The “sting,” as the doctor so ineptly put it, proved much worse than that of the locals, radioactive dye spreading throughout Lisbeth like a scalding wave, prompting me to want lower my pain threshold from a 3 to a 1. (As if anyone cared.)
Since the radioactive material would help determine if the nodes had been compromised, I had to grimace and bear it. (I wouldn’t find out the results of the pathology report until I saw my surgeon ten days later.)

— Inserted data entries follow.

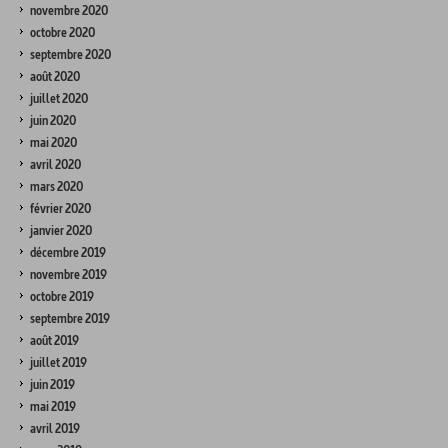
novembre 2020
octobre 2020
septembre 2020
août 2020
juillet 2020
juin 2020
mai 2020
avril 2020
mars 2020
février 2020
janvier 2020
décembre 2019
novembre 2019
octobre 2019
septembre 2019
août 2019
juillet 2019
juin 2019
mai 2019
avril 2019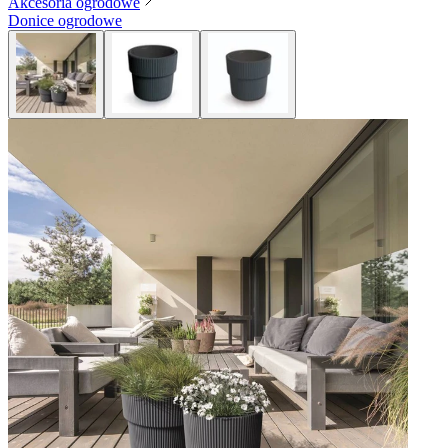
Akcesoria ogrodowe
Donice ogrodowe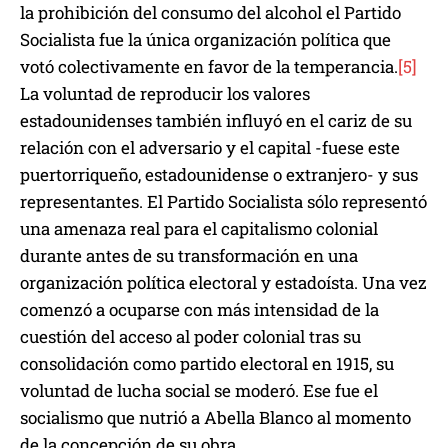
la prohibición del consumo del alcohol el Partido
Socialista fue la única organización política que
votó colectivamente en favor de la temperancia.
[5]
La voluntad de reproducir los valores
estadounidenses también influyó en el cariz de su
relación con el adversario y el capital -fuese este
puertorriqueño, estadounidense o extranjero- y sus
representantes. El Partido Socialista sólo representó
una amenaza real para el capitalismo colonial
durante antes de su transformación en una
organización política electoral y estadoísta. Una vez
comenzó a ocuparse con más intensidad de la
cuestión del acceso al poder colonial tras su
consolidación como partido electoral en 1915, su
voluntad de lucha social se moderó. Ese fue el
socialismo que nutrió a Abella Blanco al momento
de la concepción de su obra.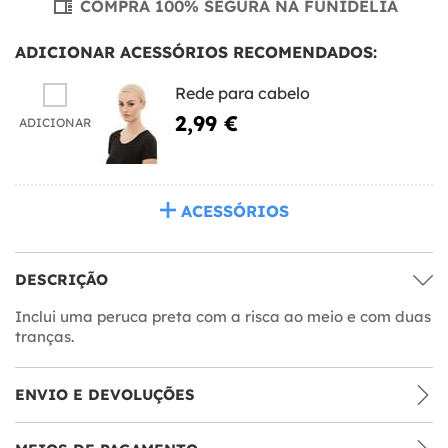
COMPRA 100% SEGURA NA FUNIDELIA
ADICIONAR ACESSÓRIOS RECOMENDADOS:
Rede para cabelo
2,99 €
ADICIONAR
ACESSÓRIOS
DESCRIÇÃO
Inclui uma peruca preta com a risca ao meio e com duas
tranças.
ENVIO E DEVOLUÇÕES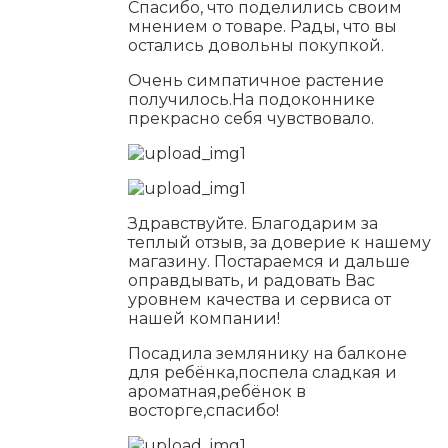
Спасибо, что поделились своим
мнением о товаре. Рады, что вы
остались довольны покупкой.
Очень симпатичное растение
получилось.На подоконнике
прекрасно себя чувствовало.
Здравствуйте. Благодарим за
теплый отзыв, за доверие к нашему
магазину. Постараемся и дальше
оправдывать, и радовать Вас
уровнем качества и сервиса от
нашей компании!
Посадила землянику на балконе
для ребёнка,поспела сладкая и
ароматная,ребёнок в
восторге,спасибо!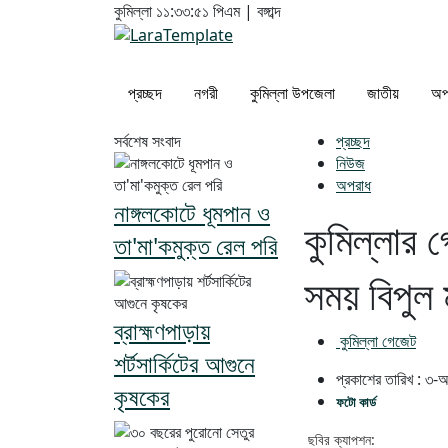
কুমিল্লা
১১:৩৩:৫১ পিএম
|
বঙ্গাব্দ
প্রচ্ছদ
নগরী
কুমিল্লা উপজেলা
জাতীয়
অপ
সর্বশেষ সংবাদ
প্রচ্ছদ
নিউজ
অপরাধ
নাঙ্গলকোটে ধূমপান ও
কুমিল্লার 
তা'মা'কমুক্ত রেল পরি
সময় বিপুল 
ব্রাহ্মণপাড়ায়
কুমিল্লা গেজেট
শর্টসার্কিটের আগুনে
প্রকাশের তারিখ :
৩-অ
কৃষকের
ফটো কার্ড
ছবির ক্যাপশন:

By the time I got to the hospital (a van transported me, wires and all, for the 60-second trip), I couldn’t wait for the aesthetician and peaceful oblivion. Of course, that didn’t happen for another hour. Dressed in a backless, couture hospital gown, I was ensconced on a cot in a pre-op room with about 20 other patients, the only blessing that of a weird, plastic, blow-up blanket filled with hot air.
I was asked my name, my birthday, and which twin (left or right) was to be operated on. (After people have asked the same questions a zillion times, you begin to question their abilities in surgical matters.)
A nurse took my blood pressure. My surgeon stopped by for a chat, so did the aesthetician, both wearing benevolent smiles, just in case they were the last things I was to see in my lifetime.
Eventually, the nurse started an IV and I was wheeled down a maze of corridors (about three miles, it seemed) and into surgery. During the trip, trying to salvage a semblance of wit, I said to the fellow transporting me, “I feel like I’m in a scene from Grey’s Anatomy.”
“Yeah, it is cold in here,” he said.
Had I already begun to hallucinate?
The next thing I recall is a brightly-lit room and a couple of masked men looming over me. From there on, it was lights out.